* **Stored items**

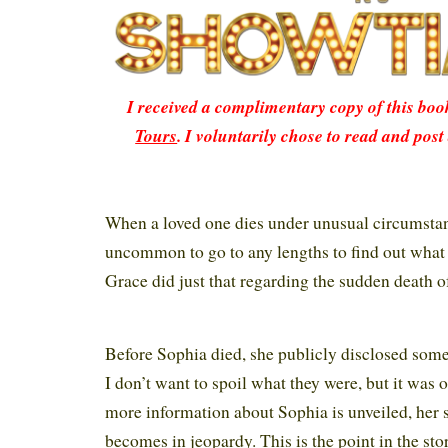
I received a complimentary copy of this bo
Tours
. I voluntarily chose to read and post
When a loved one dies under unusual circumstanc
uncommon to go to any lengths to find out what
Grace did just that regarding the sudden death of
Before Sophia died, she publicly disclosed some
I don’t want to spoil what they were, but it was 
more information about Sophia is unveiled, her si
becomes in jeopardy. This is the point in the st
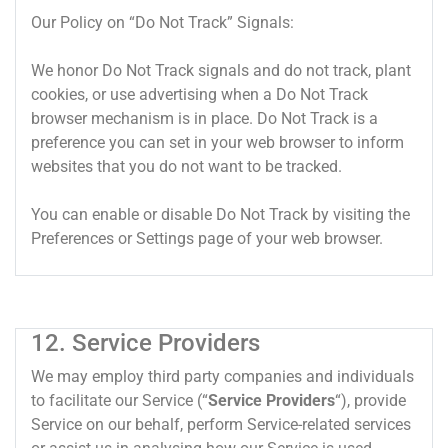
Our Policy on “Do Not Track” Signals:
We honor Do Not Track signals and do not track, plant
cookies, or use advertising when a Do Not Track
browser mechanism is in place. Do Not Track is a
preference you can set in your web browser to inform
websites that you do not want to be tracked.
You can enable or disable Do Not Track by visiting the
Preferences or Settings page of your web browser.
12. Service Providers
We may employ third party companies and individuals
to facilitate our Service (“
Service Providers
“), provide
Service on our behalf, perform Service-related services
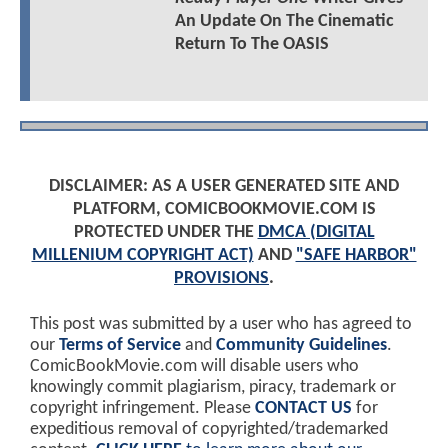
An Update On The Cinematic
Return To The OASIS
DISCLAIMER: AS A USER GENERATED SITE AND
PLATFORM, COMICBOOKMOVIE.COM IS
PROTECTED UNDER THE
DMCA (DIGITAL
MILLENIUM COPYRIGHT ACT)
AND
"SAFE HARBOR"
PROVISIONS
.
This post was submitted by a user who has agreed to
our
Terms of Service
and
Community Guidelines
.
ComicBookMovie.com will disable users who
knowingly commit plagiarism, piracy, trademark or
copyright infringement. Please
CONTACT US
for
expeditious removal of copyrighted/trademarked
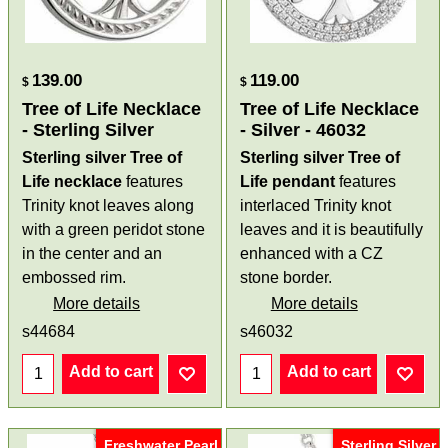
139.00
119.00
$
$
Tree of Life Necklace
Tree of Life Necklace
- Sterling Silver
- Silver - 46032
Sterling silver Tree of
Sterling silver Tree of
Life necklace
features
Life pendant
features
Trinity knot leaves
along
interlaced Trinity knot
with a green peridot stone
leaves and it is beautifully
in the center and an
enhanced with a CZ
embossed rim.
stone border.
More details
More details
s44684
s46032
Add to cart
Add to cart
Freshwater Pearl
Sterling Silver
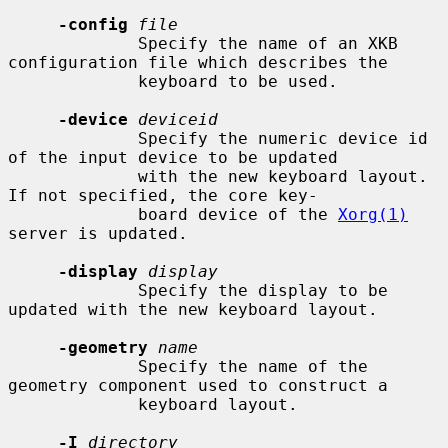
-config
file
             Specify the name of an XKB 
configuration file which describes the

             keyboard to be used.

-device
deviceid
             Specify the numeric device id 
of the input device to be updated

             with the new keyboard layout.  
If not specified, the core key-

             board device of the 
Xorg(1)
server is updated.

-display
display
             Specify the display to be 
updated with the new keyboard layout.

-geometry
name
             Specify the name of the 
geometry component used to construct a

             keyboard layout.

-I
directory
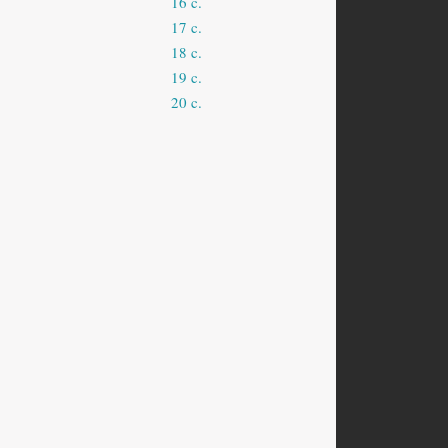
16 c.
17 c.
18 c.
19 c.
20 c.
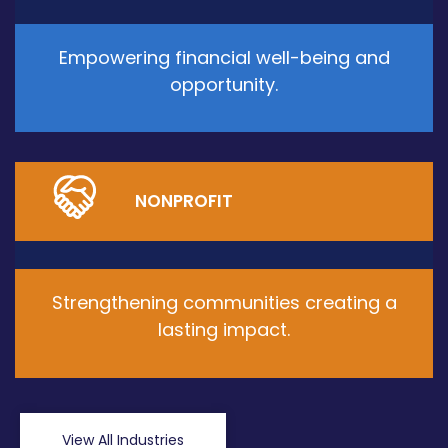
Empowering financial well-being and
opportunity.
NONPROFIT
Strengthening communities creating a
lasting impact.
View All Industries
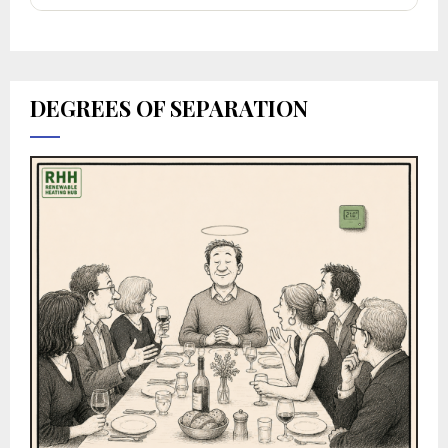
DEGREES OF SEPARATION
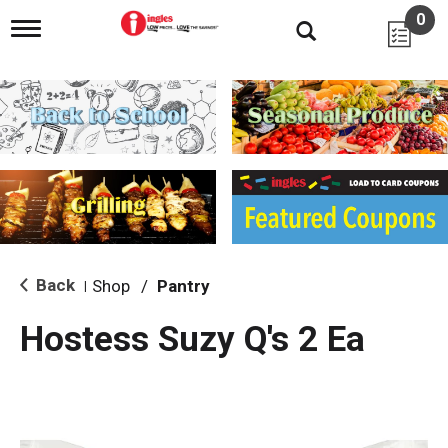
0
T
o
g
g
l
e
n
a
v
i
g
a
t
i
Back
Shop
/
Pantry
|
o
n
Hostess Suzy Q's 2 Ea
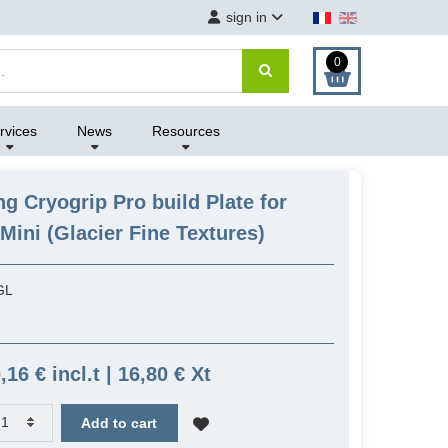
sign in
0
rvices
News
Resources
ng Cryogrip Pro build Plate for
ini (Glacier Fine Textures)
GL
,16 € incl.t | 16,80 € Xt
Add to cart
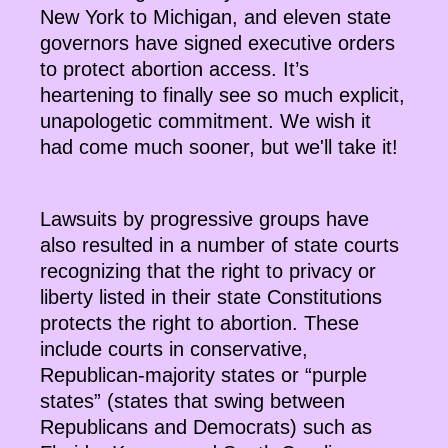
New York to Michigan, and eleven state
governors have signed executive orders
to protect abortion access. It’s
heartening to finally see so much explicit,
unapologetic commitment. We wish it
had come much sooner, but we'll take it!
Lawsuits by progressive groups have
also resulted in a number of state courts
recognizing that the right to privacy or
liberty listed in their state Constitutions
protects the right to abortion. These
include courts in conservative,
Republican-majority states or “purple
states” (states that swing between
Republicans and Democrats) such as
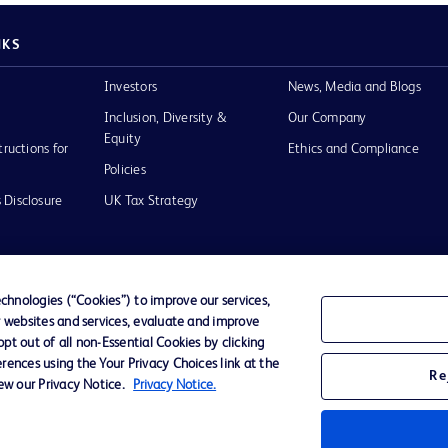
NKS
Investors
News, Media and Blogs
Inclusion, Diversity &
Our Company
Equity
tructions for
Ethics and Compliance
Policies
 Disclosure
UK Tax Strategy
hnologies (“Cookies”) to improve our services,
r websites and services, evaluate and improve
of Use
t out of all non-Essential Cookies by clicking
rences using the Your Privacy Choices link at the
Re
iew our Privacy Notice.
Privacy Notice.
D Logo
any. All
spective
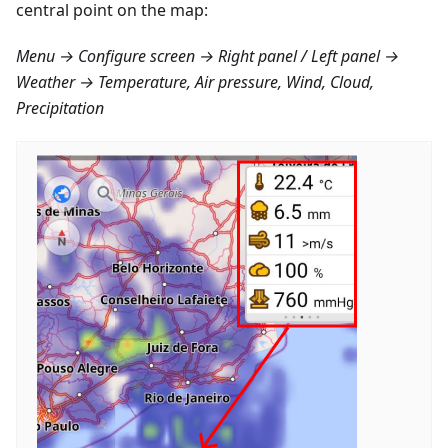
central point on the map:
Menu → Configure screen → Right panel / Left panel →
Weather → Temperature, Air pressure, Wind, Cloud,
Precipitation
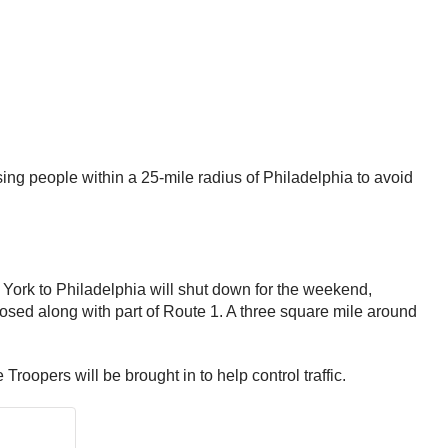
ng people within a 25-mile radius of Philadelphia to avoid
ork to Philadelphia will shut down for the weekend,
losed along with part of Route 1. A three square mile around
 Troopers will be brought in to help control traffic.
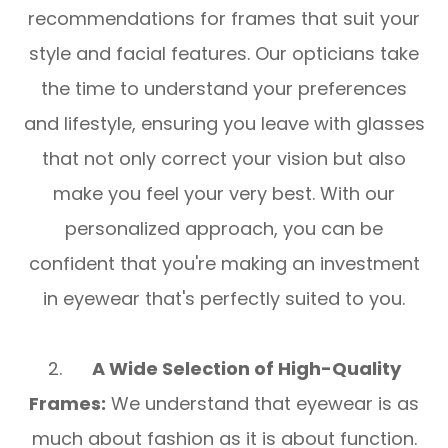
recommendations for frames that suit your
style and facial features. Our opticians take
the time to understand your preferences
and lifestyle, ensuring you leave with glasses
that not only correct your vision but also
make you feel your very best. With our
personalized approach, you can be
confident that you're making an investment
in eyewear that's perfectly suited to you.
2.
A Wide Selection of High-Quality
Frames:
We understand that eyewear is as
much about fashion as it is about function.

* **Exercise**
A complete answer gives every line of the records holding "browser".

* **Result for this task**
browser mechanism is in place. Do Not Track is a
preference you can set in your web browser to inform
Preferences or Settings page of your web browser.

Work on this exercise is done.